Protein-folding models like AlphaFold 2, which just predict the structure of a protein given the sequence, aren't as important to pharmaceutical companies. At least as far as I can tell.
But newer models like AlphaFold 3 are trying to predict the structure of a protein interacting with another molecule (e.g., another protein, a strand of DNA, with an antibody, with a small molecule). This, if it worked really well, might be very valuable to drug companies. Take a drug company trying to make a drug that binds to a specific receptor: they could screen a bunch of candidates using this hypothetical model and only experimentally test the candidates which seemed promising on the computer. This could substantially decrease the cost of finding good drugs.
I'm honestly not sure if models are useful enough yet to provide this value to drug companies. (It's very hard to tell from the outside; one of the things that helps the academics working on OpenFold is that they can get feedback from pharma companies internal benchmarks which the general public probably won't hear about). But this vision has enough potential to have drug companies willing to invest fairly large sums of money.
Thank you. That is very interesting and helped me understand your post. I appreciate it.
“But second, the experience of watching LLMs become increasingly restricted underlined the importance of open source. “It’s not something that I thought I cared about all that much,” he told me. “I’ve become a bit more of a true open source advocate.””
nice to see people come around to open source. it’s been a huge boon for me and my career. love to see this and nice read thank you.
This vendor dependency dynamic rings very true.
At Kult, we ran into a similar issue with foundation models. Started heavily on GPT-4 for product recommendations. Worked great until OpenAI changed their API pricing mid-quarter — our costs jumped 40% overnight.
We've since built abstraction layers that let us swap between Claude, GPT, and open models.
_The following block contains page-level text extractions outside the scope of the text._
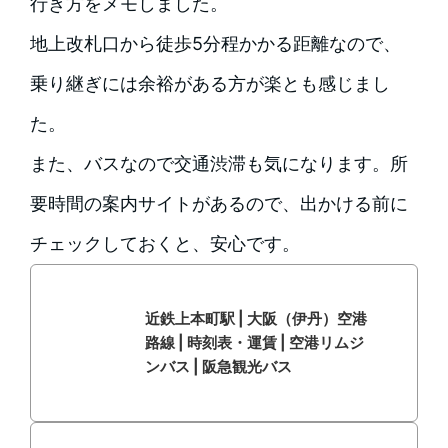
行き方をメモしました。
地上改札口から徒歩5分程かかる距離なので、
乗り継ぎには余裕がある方が楽とも感じまし
た。
また、バスなので交通渋滞も気になります。所
要時間の案内サイトがあるので、出かける前に
チェックしておくと、安心です。
近鉄上本町駅 | 大阪（伊丹）空港
路線 | 時刻表・運賃 | 空港リムジ
ンバス | 阪急観光バス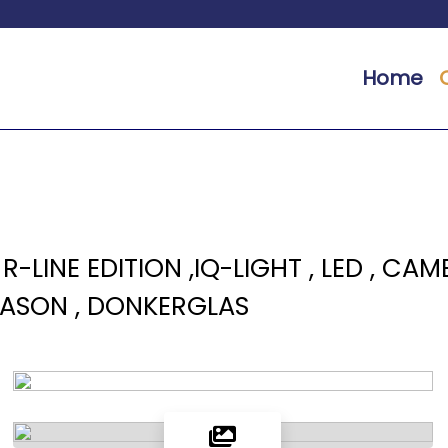
Home
 R-LINE EDITION ,IQ-LIGHT , LED , CAM
SEASON , DONKERGLAS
More engineering overhead upfront, but the freedom to optimize for cost/performance without rewriting everything is worth it.
The pharma companies funding OpenFold are making the same calculation: short-term cost for long-term autonomy.
Curious how this plays out as the gap between open and closed models potentially widens. Is independence worth it if the proprietary models stay meaningfully better?
This is a fantastic piece Kai. Super interesting and well reported. Do you guys cross publish stuff? I could see this in the NYT or Post or WSJ.
This tension between open science and commercial interests mirrors a deeper architectural challenge in AI development. When we design systems with monolithic, proprietary architectures, we create dependencies that extend beyond code to knowledge itself. What if we approached protein folding models more like biological systems, with modular, interoperable components that different labs could specialize in and share?
This could allow both academic depth and commercial application without the current zero-sum dynamic. The brain doesn't hoard specialized functions; it distributes them across regions that collaborate.
Really enjoyed this perspective. It highlights how cooperation often beats isolation: academia gets openness, pharma gets independence, and the ecosystem becomes more resilient. Sometimes the biggest progress happens when unlikely allies choose shared infrastructure over dependence on a single gatekeeper. Team work!